There is substantial crosstalk between tumor cells and surrounding stromal cell populations, and the specific microenvironment of a tumor greatly influences progression, malignancy, metastasis, plasticity, and therapeutic response. In this episode, Michael Stürzl, Elisabeth Naschberger, and Andrea Liebl discuss their study, which identifies endothelial cell secretion of the protein SPARCL1 as an important regulator of colorectal cancer aggressiveness. SPARCL1 expression was increased in endothelial cells from normal colon and in tumor endothelial cells that were isolated from patients with a favorable prognosis and dramatically reduced in tumor endothelial cells from patients with aggressive colorectal carcinoma. Together, the results of this study indicate that endothelial cell-derived SPARCL1 promotes an antitumorigenic microenvironment by inducing cell quiescence and limiting angiogenesis.
Pulmonary hypertension (PH) refers to a collection of vascular diseases that are characterized by increased arterial pressure in the lung, which can subsequently lead to heart failure and possibly death. It is not clear how PH develops or how early events in the disease correlate with later phenotypes. In this episode, Stephen Chan discusses work from his laboratory that links increased vascular stiffness to altered glutamine metabolism in the pathogenesis of PH. The results of this study provide important insight into the development of PH and identify metabolic pathways that have potential as therapeutic targets for PH.
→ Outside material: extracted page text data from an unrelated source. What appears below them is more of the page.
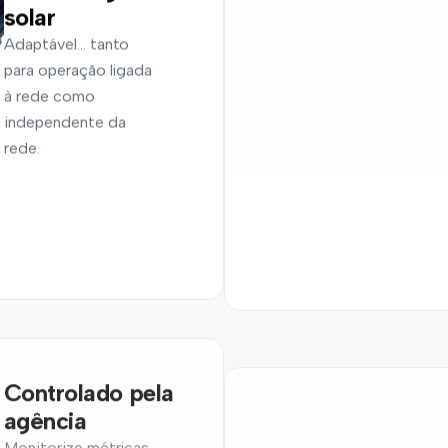
solar
Adaptável… tanto
para operação ligada
à rede como
independente da
rede.
Controlado pela
agência
Monitorize métricas
e gira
Atherosclerosis is a hardening of the arterial wall as the result of cholesterol accumulation. Macrophages deposit LDL-derived cholesterols via pinocytotis; therefore, preventing macrophage-mediated lipid deposition has potential to limit disease progression. In this episode, Takuro Miyazaki and colleagues reveal that elevation of calpain-6 in macrophages promotes atherogenic functions by disrupting CWC22/EJC/Rac1 signaling. Moreover, loss of calpain-6 in murine models was atheroprotective, suggesting that targeting this pathway has therapeutic potential for atherosclerosis.
Some patients with diabetes develop diabetic kidney disease (DKD), which can progress to a loss of renal function. High levels of TNF are predictive of disease and organ damage; however, it is not clear how elevated TNF promotes injury. In this episode, Alessia Fornoni reveals that TNF promotes free cholesterol–dependent podocyte apoptosis via an NFATc1/ ABCA1-dependent mechanism. The results of this study indicate that agents targeting cholesterol efflux should be further explored for treating proteinuric kidney diseases.
During sepsis, there is a progression from a hyperactive immune response to an immunosuppressive state that is characterized by macrophage reprogramming. However, the factors that drive this macrophage response are not well defined. In this episode, Dimitrios Balomenos and Gorjana Rackov discuss their recent study, which shows that p21 is instrumental in macrophage switching from a pro-inflammatory to an immunosuppressive state during sepsis. The results of this study reveal that p21 regulates the balance between p50-p50 and p65-p50 NF-κB during sepsis and provides a potential therapeutic target for this complex condition.